Search algorithm

In computer science, a search algorithm is an algorithm designed to solve a search problem. Search algorithms work to retrieve information stored within particular data structure, or calculated in the search space of a problem domain, with either discrete or continuous values.

Although search engines use search algorithms, they belong to the study of information retrieval, not algorithmics.

The appropriate search algorithm to use often depends on the data structure being searched, and may also include prior knowledge about the data. Search algorithms can be made faster or more efficient by specially constructed database structures, such as search trees, hash maps, and database indexes.^[1]^[2]

Search algorithms can be classified based on their mechanism of searching into three types of algorithms: linear, binary, and hashing. Linear search algorithms check every record for the one associated with a target key in a linear fashion.^[3] Binary, or half-interval, searches repeatedly target the center of the search structure and divide the search space in half. Comparison search algorithms improve on linear searching by successively eliminating records based on comparisons of the keys until the target record is found, and can be applied on data structures with a defined order.^[4] Digital search algorithms work based on the properties of digits in data structures by using numerical keys.^[5] Finally, hashing directly maps keys to records based on a hash function.^[6]

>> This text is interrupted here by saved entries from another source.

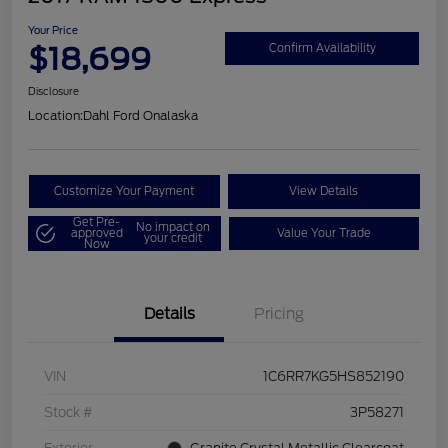
Your Price
$18,699
Confirm Availability
Disclosure
Location:
Dahl Ford Onalaska
Customize Your Payment
View Details
Get Pre-
No impact on
approved
Value Your Trade
your credit
Now
Details
Pricing
VIN
1C6RR7KG5HS852190
Stock #
3P58271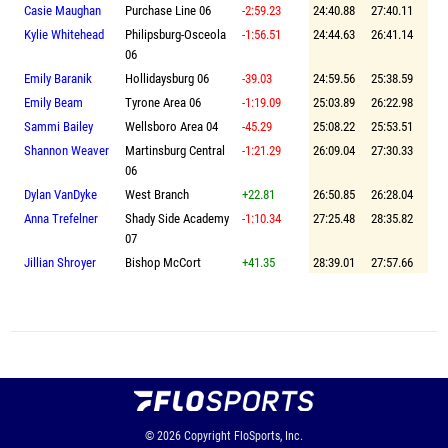
Casie Maughan
Purchase Line 06
-2:59.23
24:40.88
27:40.11
Kylie Whitehead
Philipsburg-Osceola
-1:56.51
24:44.63
26:41.14
06
Emily Baranik
Hollidaysburg 06
-39.03
24:59.56
25:38.59
Emily Beam
Tyrone Area 06
-1:19.09
25:03.89
26:22.98
Sammi Bailey
Wellsboro Area 04
-45.29
25:08.22
25:53.51
Shannon Weaver
Martinsburg Central
-1:21.29
26:09.04
27:30.33
06
Dylan VanDyke
West Branch
+22.81
26:50.85
26:28.04
Anna Trefelner
Shady Side Academy
-1:10.34
27:25.48
28:35.82
07
Jillian Shroyer
Bishop McCort
+41.35
28:39.01
27:57.66
© 2026
Copyright
FloSports, Inc.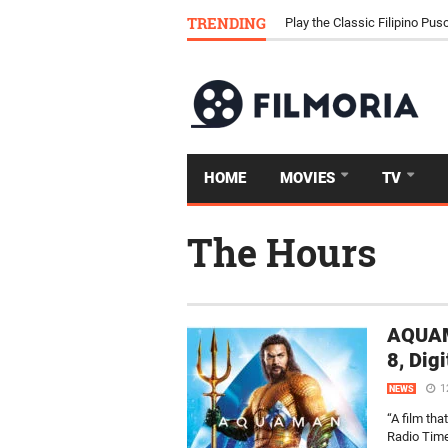
Download Tongits Go APK an
TRENDING
Play the Classic Filipino P
HOME
MOVIES
TV
The Hours
AQUAM
8, Dig
1
NEWS
“A film th
Radio Time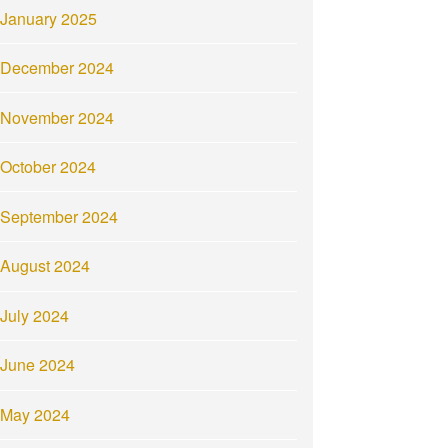
January 2025
December 2024
November 2024
October 2024
September 2024
August 2024
July 2024
June 2024
May 2024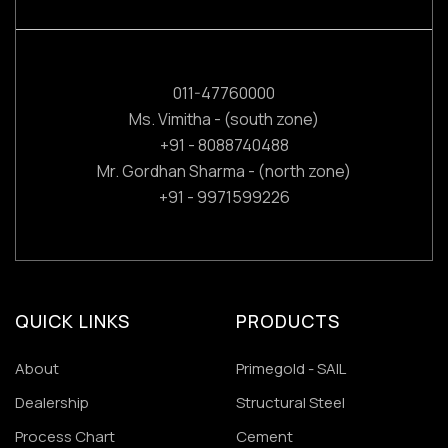
011-47760000
Ms. Vimitha - (south zone)
+91 - 8088740488
Mr. Gordhan Sharma - (north zone)
+91 - 9971599226
QUICK LINKS
PRODUCTS
About
Primegold - SAIL
Dealership
Structural Steel
Process Chart
Cement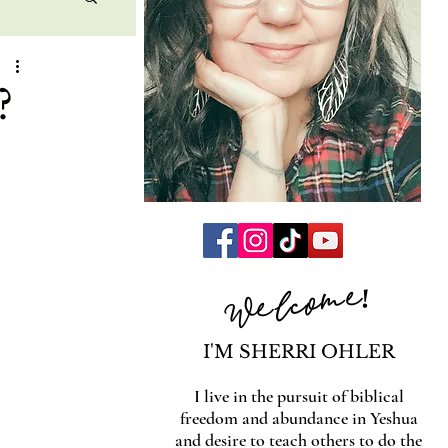
?
Welcome!
I'M SHERRI OHLER
I live in the pursuit of biblical
freedom and abundance in Yeshua
and desire to teach others to do the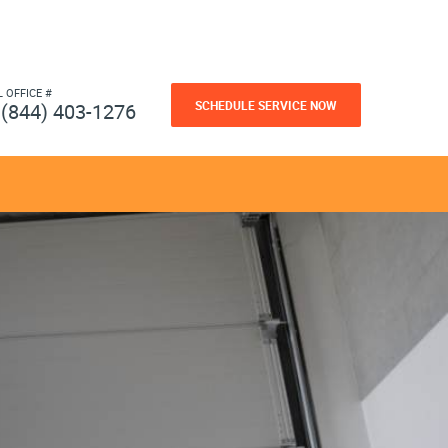
L OFFICE #
SCHEDULE SERVICE NOW
(844) 403-1276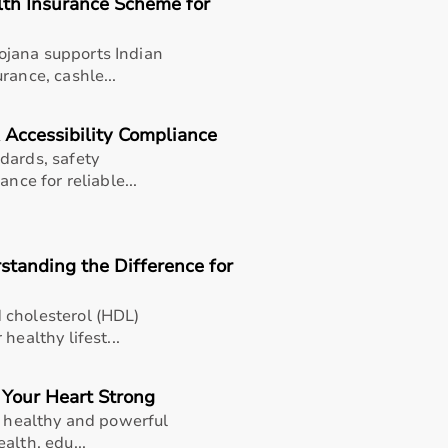
lth Insurance Scheme for
jana supports Indian
rance, cashle...
 Accessibility Compliance
dards, safety
nce for reliable...
standing the Difference for
 cholesterol (HDL)
healthy lifest...
 Your Heart Strong
a healthy and powerful
thusiasts, professional athletes, gym owners, and individua
alth, edu...
overall well-being.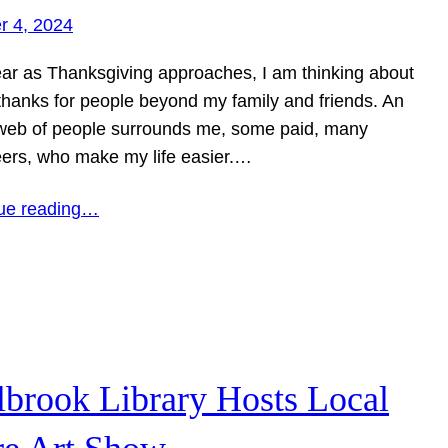
r 4, 2024
ear as Thanksgiving approaches, I am thinking about
 thanks for people beyond my family and friends. An
 web of people surrounds me, some paid, many
eers, who make my life easier.…
ue reading…
lbrook Library Hosts Local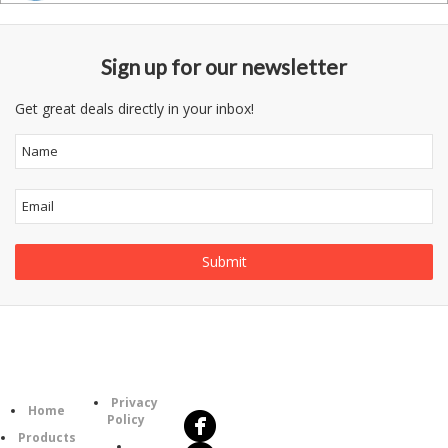
Sign up for our newsletter
Get great deals directly in your inbox!
Follow
Information
Us
Category
Privacy
Home
Policy
Products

Algorithms are often evaluated by their computational complexity, or maximum theoretical run time. Binary search functions, for example, have a maximum complexity of $O (log n)$ , or logarithmic time. In simple terms, the maximum number of operations needed to find the search target is a logarithmic function of the size of the search space.

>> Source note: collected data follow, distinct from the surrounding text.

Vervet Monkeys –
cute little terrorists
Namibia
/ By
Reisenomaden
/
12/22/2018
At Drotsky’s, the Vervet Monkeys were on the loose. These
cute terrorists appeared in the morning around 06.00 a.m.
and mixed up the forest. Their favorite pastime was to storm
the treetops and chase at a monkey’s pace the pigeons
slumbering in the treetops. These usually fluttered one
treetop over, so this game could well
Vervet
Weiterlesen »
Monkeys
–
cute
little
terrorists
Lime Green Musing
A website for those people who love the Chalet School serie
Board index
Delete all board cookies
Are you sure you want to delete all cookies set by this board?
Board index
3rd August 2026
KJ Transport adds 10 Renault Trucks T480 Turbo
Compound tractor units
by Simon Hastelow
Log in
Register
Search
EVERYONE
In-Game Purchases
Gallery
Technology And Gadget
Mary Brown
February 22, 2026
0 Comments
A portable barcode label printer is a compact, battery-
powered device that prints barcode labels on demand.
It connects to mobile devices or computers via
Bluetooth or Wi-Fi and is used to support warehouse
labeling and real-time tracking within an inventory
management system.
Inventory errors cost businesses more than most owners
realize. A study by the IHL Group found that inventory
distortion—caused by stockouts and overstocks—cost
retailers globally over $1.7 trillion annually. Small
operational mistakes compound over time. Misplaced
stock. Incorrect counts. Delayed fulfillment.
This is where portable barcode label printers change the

Applications of search algorithms

Specific applications of search algorithms include:

Problems in combinatorial optimization, such as:
- The vehicle routing problem, a form of shortest path problem
- The knapsack problem: Given a set of items, each with a weight and a value, determine the number of each item to include in a collection so that the total weight is less than or equal to a given limit and the total value is as large as possible.
- The nurse scheduling problem
Problems in constraint satisfaction, such as:
- The map coloring problem
- Filling in a sudoku or crossword puzzle
In game theory and especially combinatorial game theory, choosing the best move to make next (such as with the minmax algorithm)
Finding a combination or password from the whole set of possibilities
Factoring an integer (an important problem in cryptography)
Search engine optimization (SEO) and content optimization for web crawlers
Optimizing an industrial process, such as a chemical reaction, by changing the parameters of the process (like temperature, pressure, and pH)
Retrieving a record from a database
Finding the maximum or minimum value in a list or array
Checking to see if a given value is present in a set of values

Classes

For virtual search spaces

Algorithms for searching virtual spaces are used in the constraint satisfaction problem, where the goal is to find a set of value assignments to certain variables that will satisfy specific mathematical equations and inequations / equalities. They are also used when the goal is to find a variable assignment that will maximize or minimize a certain function of those variables. Algorithms for these problems include the basic brute-force search (also called "naïve" or "uninformed" search), and a variety of heuristics that try to exploit partial knowledge about the structure of this space, such as linear relaxation, constraint generation, and constraint propagation.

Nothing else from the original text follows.